Additions of pharmaceutical Residues In groundwater Poses Environmental Risk

Over the past two decades, additions of pharmaceuticals residue in freshwater have increased and it will be an environmental problem in recent years, as per new research paper published by the environmental experts at Radboud University. Researchers wrote that the levels of the antibiotic ciprofloxacin have reached the point of potentially causing damaging ecological effects globally.

The first baseline of the research is to examine the effects and risks of two particular medicines in global water resources and their research paper has been published in Environmental Research Letters.

Rik Oldenkamp, the lead author shared that because of limited data availability, getting a clear picture of the environmental risks of pharmaceuticals around the world is still not possible. He further added that it is also true that with the help of models like the ePiE model, that can provide detailed predictions of pharmaceutical concentrations in the environment, but these model can be used only at the areas where we already have a lot of information, like rivers in Europe.

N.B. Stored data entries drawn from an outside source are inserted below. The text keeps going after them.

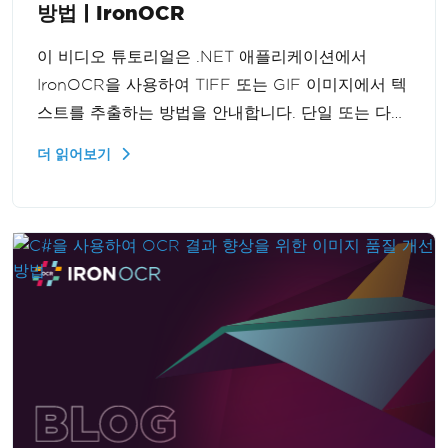
방법 | IronOCR
이 비디오 튜토리얼은 .NET 애플리케이션에서
IronOCR을 사용하여 TIFF 또는 GIF 이미지에서 텍
스트를 추출하는 방법을 안내합니다. 단일 또는 다중
프레임 그래픽을 처리할 때 효과적으로 IronOCR을
더 읽어보기
구현하여 다양한 이미지 형식에서 텍스트 추출을 처
리하는 애플리케이션의 기능을 향상시키는 방법을
단계별로 배울 수 있습니다.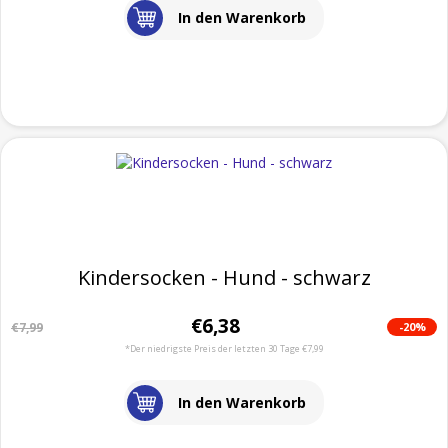
In den Warenkorb
Kindersocken - Hund - schwarz
€6,38
-20%
€7,99
*Der niedrigste Preis der letzten 30 Tage €7,99
In den Warenkorb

Researchers team developed a new model which is based on the existing model but with a lower resolution, that makes it possible to estimate worldwide predictions for individual ecoregions.

Two main drugs ‘carbamazepine, an anti-epileptic drug, and ciprofloxacin, an antibiotic’ on which study was done and found the environmental risks were 10 to 20 times higher in 2015 than in 1995.  The increased consumption of ciprofloxacin was found to have a particularly high impact globally.

The water healthy bacterias get affected with the increasing concentrations of this antibiotic and these bacterias are important for us and playing an important role in various nutrient cycles. Oldenkamp, research scholar said that additions of antibiotics residues can also affect negatively on the effectiveness of bacteria colonies used in wastewater treatment.

Oldenkamp said that their developed model also predicted the relatively high environmental risk for ecoregions in densely populated and dry areas such as the Middle East, yet those are precisely the areas where there is little data on pharmaceutical use and concentrations in surface waters.

Researchers noticed that the consumption of pharmaceutical drugs by the human is increasing day by day in populated areas and using regression models based on consumption in other countries, along with socio-economic and demographic information, and linked this to information related to other factors such as water sources and the number of people with access to wastewater treatment.

According to Oldenkamp, their model is just a starting point for creating an insight into the environmental risks posed by pharmaceuticals all over the world and shows a particular need for new data in those types of areas.